Impaired Stomatal Control Is Associated with Reduced Photosynthetic Physiology in Crop Species Grown at Elevated [CO(2)]

Physiological control of stomatal conductance (G(s)) permits plants to balance CO(2)-uptake for photosynthesis (P(N)) against water-loss, so optimizing water use efficiency (WUE). An increase in the atmospheric concentration of carbon dioxide ([CO(2)]) will result in a stimulation of P(N) and reduction of G(s) in many plants, enhancing carbon gain while reducing water-loss. It has also been hypothesized that the increase in WUE associated with lower G(s) at elevated [CO(2)] would reduce the negative impacts of drought on many crops. Despite the large number of CO(2)-enrichment studies to date, there is relatively little information regarding the effect of elevated [CO(2)] on stomatal control. Five crop species with active physiological stomatal behavior were grown at ambient (400 ppm) and elevated (2000 ppm) [CO(2)]. We investigated the relationship between stomatal function, stomatal size, and photosynthetic capacity in the five species, and then assessed the mechanistic effect of elevated [CO(2)] on photosynthetic physiology, stomatal sensitivity to [CO(2)] and the effectiveness of stomatal closure to darkness.

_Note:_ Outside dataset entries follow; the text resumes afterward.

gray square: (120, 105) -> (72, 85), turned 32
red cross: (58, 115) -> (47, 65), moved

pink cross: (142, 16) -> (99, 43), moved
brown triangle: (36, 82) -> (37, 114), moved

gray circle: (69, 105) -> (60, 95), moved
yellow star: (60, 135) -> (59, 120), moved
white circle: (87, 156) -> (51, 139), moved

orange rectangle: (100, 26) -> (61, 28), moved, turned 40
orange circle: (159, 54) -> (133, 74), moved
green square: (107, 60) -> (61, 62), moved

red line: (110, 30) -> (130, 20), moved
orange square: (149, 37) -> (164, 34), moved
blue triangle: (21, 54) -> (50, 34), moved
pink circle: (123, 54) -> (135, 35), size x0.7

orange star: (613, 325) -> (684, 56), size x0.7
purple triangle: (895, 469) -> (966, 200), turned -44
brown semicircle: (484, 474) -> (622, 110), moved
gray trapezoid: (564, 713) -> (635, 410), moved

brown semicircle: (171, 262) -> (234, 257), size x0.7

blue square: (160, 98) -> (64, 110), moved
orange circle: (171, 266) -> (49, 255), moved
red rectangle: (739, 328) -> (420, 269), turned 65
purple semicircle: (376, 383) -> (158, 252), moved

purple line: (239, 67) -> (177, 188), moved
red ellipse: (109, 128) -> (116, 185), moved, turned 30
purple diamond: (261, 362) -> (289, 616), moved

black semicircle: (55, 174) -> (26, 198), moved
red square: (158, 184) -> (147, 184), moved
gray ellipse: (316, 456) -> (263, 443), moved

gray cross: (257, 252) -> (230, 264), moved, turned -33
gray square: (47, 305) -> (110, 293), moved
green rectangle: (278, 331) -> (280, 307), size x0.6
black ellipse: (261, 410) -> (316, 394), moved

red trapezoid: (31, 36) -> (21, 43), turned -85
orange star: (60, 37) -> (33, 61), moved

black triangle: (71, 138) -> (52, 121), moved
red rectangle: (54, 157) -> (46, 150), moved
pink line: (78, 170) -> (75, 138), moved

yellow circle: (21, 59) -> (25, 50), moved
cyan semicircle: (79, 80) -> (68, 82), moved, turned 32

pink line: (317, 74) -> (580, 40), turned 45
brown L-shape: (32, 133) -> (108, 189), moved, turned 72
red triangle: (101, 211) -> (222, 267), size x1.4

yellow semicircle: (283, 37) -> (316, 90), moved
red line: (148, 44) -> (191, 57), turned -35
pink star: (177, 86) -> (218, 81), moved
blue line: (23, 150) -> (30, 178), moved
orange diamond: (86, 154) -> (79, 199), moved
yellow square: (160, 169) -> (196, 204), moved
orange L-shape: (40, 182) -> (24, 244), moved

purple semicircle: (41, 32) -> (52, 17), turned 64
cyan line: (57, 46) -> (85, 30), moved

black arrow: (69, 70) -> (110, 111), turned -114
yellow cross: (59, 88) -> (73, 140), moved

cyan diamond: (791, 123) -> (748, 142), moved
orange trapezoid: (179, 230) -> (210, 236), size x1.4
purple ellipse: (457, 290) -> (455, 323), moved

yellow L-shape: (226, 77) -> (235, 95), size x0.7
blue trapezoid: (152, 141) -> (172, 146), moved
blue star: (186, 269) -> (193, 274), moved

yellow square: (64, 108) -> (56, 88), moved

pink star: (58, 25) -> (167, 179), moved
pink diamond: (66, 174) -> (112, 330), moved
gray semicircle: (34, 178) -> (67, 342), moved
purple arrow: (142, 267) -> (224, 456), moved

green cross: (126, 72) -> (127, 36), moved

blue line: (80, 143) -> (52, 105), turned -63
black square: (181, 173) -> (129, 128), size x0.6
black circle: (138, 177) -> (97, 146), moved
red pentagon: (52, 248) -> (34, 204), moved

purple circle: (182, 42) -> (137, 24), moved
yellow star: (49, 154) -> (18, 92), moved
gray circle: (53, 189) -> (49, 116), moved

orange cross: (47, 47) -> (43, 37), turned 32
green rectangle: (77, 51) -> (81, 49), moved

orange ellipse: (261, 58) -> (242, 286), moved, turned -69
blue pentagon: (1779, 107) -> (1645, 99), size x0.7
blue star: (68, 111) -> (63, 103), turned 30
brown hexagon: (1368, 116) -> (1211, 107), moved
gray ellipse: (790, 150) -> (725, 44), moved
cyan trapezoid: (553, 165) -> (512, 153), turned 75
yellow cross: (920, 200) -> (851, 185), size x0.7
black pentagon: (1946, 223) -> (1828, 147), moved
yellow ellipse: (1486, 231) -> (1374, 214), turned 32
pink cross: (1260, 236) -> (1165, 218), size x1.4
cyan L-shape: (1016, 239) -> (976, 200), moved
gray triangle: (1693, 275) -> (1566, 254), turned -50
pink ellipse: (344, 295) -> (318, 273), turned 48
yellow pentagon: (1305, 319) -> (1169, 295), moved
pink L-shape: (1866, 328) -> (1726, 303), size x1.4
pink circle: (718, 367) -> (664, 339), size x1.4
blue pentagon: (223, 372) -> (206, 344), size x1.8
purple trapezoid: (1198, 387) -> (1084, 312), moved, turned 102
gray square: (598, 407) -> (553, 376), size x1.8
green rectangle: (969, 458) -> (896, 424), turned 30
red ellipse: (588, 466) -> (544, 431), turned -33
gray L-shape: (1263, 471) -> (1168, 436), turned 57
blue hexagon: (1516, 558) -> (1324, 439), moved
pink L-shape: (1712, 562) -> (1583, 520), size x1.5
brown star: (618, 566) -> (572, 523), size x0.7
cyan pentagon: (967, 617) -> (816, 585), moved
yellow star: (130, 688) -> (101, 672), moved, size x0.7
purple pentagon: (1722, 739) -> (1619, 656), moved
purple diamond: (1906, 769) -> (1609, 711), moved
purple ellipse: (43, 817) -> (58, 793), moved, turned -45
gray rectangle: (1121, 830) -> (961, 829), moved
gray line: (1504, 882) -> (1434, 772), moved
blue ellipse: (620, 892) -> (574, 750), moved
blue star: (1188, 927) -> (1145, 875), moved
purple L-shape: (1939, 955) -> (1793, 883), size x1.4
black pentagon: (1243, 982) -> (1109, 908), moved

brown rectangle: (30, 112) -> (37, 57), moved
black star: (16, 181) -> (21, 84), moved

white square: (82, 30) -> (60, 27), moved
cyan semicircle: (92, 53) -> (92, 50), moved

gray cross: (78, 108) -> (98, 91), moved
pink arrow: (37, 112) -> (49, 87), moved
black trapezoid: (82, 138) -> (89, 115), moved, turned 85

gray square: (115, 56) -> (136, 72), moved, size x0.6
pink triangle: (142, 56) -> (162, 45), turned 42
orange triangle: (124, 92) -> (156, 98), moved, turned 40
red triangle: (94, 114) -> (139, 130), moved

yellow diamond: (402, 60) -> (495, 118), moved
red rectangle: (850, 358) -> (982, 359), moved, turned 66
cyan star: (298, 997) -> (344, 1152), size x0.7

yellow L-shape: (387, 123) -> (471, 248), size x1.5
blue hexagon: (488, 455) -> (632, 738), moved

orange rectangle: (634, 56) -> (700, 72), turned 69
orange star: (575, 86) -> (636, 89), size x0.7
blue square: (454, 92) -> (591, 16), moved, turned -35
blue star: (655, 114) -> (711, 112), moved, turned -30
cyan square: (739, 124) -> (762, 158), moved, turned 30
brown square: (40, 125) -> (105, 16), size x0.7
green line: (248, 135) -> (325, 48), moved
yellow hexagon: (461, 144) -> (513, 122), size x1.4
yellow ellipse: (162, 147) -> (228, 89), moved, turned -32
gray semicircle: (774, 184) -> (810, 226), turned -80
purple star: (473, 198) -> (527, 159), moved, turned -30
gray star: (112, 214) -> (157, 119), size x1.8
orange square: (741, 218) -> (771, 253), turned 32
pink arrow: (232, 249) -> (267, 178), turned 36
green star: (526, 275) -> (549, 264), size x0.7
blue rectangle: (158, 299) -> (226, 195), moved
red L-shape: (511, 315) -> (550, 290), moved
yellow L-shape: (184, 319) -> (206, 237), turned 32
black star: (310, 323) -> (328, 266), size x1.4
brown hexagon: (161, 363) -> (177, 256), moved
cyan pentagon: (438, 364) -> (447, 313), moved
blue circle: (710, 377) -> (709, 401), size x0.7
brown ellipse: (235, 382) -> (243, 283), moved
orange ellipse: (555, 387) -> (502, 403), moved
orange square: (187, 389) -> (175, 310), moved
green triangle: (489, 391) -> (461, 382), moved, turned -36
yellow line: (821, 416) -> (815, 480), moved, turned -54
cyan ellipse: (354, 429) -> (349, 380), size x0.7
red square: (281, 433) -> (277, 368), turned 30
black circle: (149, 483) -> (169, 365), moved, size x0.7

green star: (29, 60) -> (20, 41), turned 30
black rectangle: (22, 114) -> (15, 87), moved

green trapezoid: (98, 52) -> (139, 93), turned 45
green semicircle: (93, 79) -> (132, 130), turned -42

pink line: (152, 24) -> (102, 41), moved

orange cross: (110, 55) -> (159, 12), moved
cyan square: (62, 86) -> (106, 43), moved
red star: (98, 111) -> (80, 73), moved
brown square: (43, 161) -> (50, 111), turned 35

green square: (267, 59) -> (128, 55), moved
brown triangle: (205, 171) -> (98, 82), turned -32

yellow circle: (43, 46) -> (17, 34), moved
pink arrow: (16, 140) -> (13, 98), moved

We observed positive relationships between the speed of stomatal response and the maximum rates of P(N) and G(s) sustained by the plants; indicative of close co-ordination of stomatal behavior and P(N). In contrast to previous studies we did not observe a negative relationship between speed of stomatal response and stomatal size. The sensitivity of stomata to [CO(2)] declined with the ribulose-1,5-bisphosphate limited rate of P(N) at elevated [CO(2)]. The effectiveness of stomatal closure was also impaired at high [CO(2)]. Growth at elevated [CO(2)] did not affect the performance of photosystem II indicating that high [CO(2)] had not induced damage to the photosynthetic physiology, and suggesting that photosynthetic control of G(s) is either directly impaired at high [CO(2)], sensing/signaling of environmental change is disrupted or elevated [CO(2)] causes some physical effect that constrains stomatal opening/closing. This study indicates that while elevated [CO(2)] may improve the WUE of crops under normal growth conditions, impaired stomatal control may increase the vulnerability of plants to water deficit and high temperatures.